Inversiones y atracción empresarial
El presidente aragonés ha vinculado el avance del proyecto al crecimiento de la inversión, que ha calificado de “extraordinario”, al señalar que Aragón se ha situado como la tercera comunidad en atracción de capital extranjero tras crecer un 232 % en el último año.
Ha puesto como ejemplo la implantación de Multiverse Computing, que ha abierto una oficina con 200 ingenieros en Zaragoza, y ha afirmado que “las empresas ya están llamando a nuestra puerta”.
En este contexto, ha advertido de que “queda espacio, pero es importante actuar con rapidez”, al considerar que el DAT Alierta está llamado a ser “el gran emblema tecnológico” del país.
Un distrito tecnológico con proyección internacional
La vicepresidenta en funciones, Mar Vaquero, ha definido el proyecto como “estratégico para la transformación de Aragón” y ha señalado que busca marcar la legislatura a través de la tecnología.
Ha explicado que el DAT Alierta se concibe como un “distrito tecnológico” donde “pasen cosas relacionadas con la innovación, el conocimiento y la excelencia”, y donde se tomen decisiones con impacto más allá de Aragón.
Asimismo, ha destacado su carácter de “legado generacional” y su conexión con otros polos como Walqa y Technopark, formando un “triángulo virtuoso” en el territorio.
Integración urbana y motor económico
Por su parte, la alcaldesa de Zaragoza, Natalia Chueca, ha afirmado que el convenio supone “una visión compartida” y un “paso decisivo” para un proyecto que “va a transformar Aragón y la ciudad en las próximas décadas”.
Chueca ha subrayado que el DAT Alierta no será un espacio aislado, sino un entorno “plenamente integrado en la ciudad”, con conexiones entre barrios, zonas verdes y espacios de convivencia entre empresas, universidad e investigación.

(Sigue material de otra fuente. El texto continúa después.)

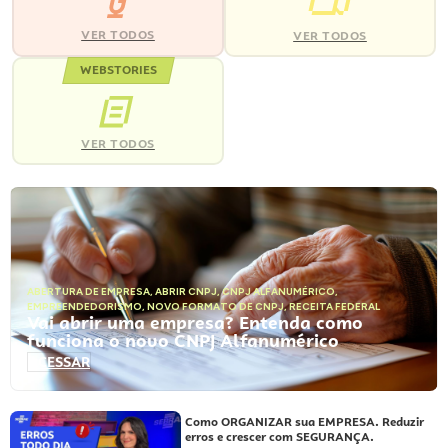
VER TODOS
VER TODOS
WEBSTORIES
VER TODOS
ABERTURA DE EMPRESA
,
ABRIR CNPJ
,
CNPJ ALFANUMÉRICO
,
EMPREENDEDORISMO
,
NOVO FORMATO DE CNPJ
,
RECEITA FEDERAL
Vai abrir uma empresa? Entenda como
funciona o novo CNPJ Alfanumérico
ACESSAR
Como ORGANIZAR sua EMPRESA. Reduzir
erros e crescer com SEGURANÇA.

Ha añadido que el distrito será “el nuevo motor económico de Aragón” y ha asegurado que ya existe interés de entidades como el CSIC, CIRCE, Integra o Siemens, en un proyecto que busca posicionar Zaragoza como hub tecnológico del sur de Europa.
Planificación y primeras actuaciones
El convenio recoge el trabajo técnico desarrollado en ámbitos como urbanismo, movilidad, infraestructuras y zonas verdes, con el objetivo de integrar el DAT Alierta como un distrito más de la ciudad.
Antes de la firma, ya se han diseñado actuaciones como los bosques lineales, viales o nuevos edificios y proyectos como un espacio de Formación Profesional y oficinas para albergar empresas interesadas.
La inversión inicial prevista supera los 200 millones de euros, combinando recursos públicos y privados, si bien estas cifras podrían evolucionar conforme avance el desarrollo del PIGA.
Las administraciones han coincidido en que el proyecto generará empleo en su fase de construcción y en su funcionamiento posterior, además de un impacto económico que se extenderá al conjunto de la ciudad y su entorno.